I need the daily aspirin for stroke prevention, not heart attack prevention. I have a long history of having TIAs/strokes, the source of which has baffled every doc I've seen (and there have been at least a dozen of them throughout my life) so this aspirin regimen is the latest attempt at controlling the events. Since starting on it, the number of TIA/stroke events have been reduced about 40% which means I'm a lot closer to living a so-called normal life than I had been prior to the asiprin prescription. Thus far, there have been no side effects noticed in taking all that aspirin.

At first, I was on Plavix and a lower dose of aspirin, but blood chemistry came back askew that appears to have been caused by the Plavix so it was dropped in favor of the higher dose of aspirin. My blood chemistry is back to normal, so the docs assume I was having some sort of reaction to the Plavix. They are happy to keep me on the aspirin only treatment for now as my blood work has been normal since stopping the Plavix.

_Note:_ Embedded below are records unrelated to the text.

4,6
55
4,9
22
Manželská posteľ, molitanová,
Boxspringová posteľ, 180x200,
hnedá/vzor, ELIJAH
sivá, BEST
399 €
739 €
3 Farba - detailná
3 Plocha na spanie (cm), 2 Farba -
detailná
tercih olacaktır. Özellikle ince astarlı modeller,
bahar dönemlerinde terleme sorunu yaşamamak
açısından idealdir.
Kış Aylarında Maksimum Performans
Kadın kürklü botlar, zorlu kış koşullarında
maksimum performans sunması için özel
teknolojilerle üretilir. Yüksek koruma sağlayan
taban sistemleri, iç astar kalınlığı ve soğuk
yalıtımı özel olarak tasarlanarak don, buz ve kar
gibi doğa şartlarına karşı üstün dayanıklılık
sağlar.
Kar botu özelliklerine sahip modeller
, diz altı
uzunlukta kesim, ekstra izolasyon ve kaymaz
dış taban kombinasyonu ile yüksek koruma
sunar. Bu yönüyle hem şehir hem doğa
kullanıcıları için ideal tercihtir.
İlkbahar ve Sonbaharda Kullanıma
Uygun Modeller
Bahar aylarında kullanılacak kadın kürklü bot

Anticoagulation therapy is really the same regardless if you're taking it because of stroke risk or myocardial infarct risk. There are really four aspects that one looks upon when choosing a drug:
effect (is the drug potent?),
side effects (are there many, and/or serious?),
price (can patients actually afford it?)
and compliency (a patient is more likely to comply to a regime of one daily dose than 3 daily doses etc.)

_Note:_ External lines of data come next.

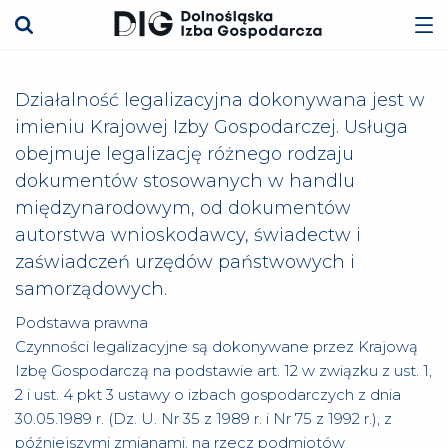
Działalność legalizacyjna dokonywana jest w
imieniu Krajowej Izby Gospodarczej. Usługa
obejmuje legalizację różnego rodzaju
dokumentów stosowanych w handlu
międzynarodowym, od dokumentów
autorstwa wnioskodawcy, świadectw i
zaświadczeń urzędów państwowych i
samorządowych.
Podstawa prawna
Czynności legalizacyjne są dokonywane przez Krajową
Izbę Gospodarczą na podstawie art. 12 w związku z ust. 1,
2 i ust. 4 pkt 3 ustawy o izbach gospodarczych z dnia
30.05.1989 r. (Dz. U. Nr 35 z 1989 r. i Nr 75 z 1992 r.), z
późniejszymi zmianami, na rzecz podmiotów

There are really only four groups used to day in anticoagulation therapy (warfarin, aspirin, heparin (light molecular weight or regular) and plavix) and each have their benefits and faults. So when guidelines and protocols are made they are based upon average values of statistics for that hospital (or district or whatever large area normally used) and as such they are not set in stone, every patient is different.  Side effects are very common from high doses of aspirin, klexane (light weight heparin) and heparin are not easily given (shots and infusion respectively), plavix is irreversible and not very controlable anticoagulation and warfarin has a narrow therapeutic window so it is very easy to overdose. So usual regime, at least at my hospital, is aspirin in low doses but if more potent anticoagulation is needed then you go on warfarin. Heparin, klexane and plavix are really only given for special reasons in the hospital or if the patient cannot for some reason take aspirin or warfarin.

I'm glad the high dose aspirin works for you. That all that matters. I hope you stay healthy and happy for a long time

< Message edited by Viridana -- 11/14/2009 12:02:21 PM >

(in reply to sappatoti)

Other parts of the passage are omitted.